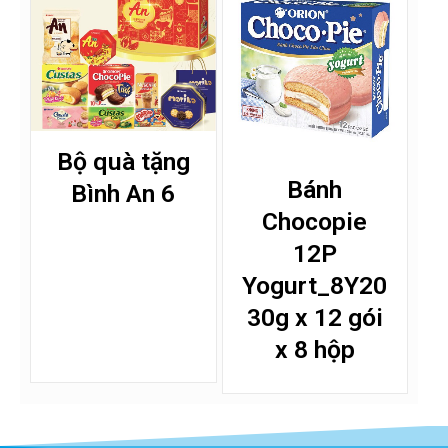
Bộ quà tặng
Bánh
Bình An 6
Chocopie
12P
Yogurt_8Y20
30g x 12 gói
x 8 hộp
▬▬▬▬▬▬
Problem statement: Return the whole of the material above exactly, with no picture carried over.

Expected output:
Bộ quà tặng
Bánh
Bình An 6
Chocopie
12P
Yogurt_8Y20
30g x 12 gói
x 8 hộp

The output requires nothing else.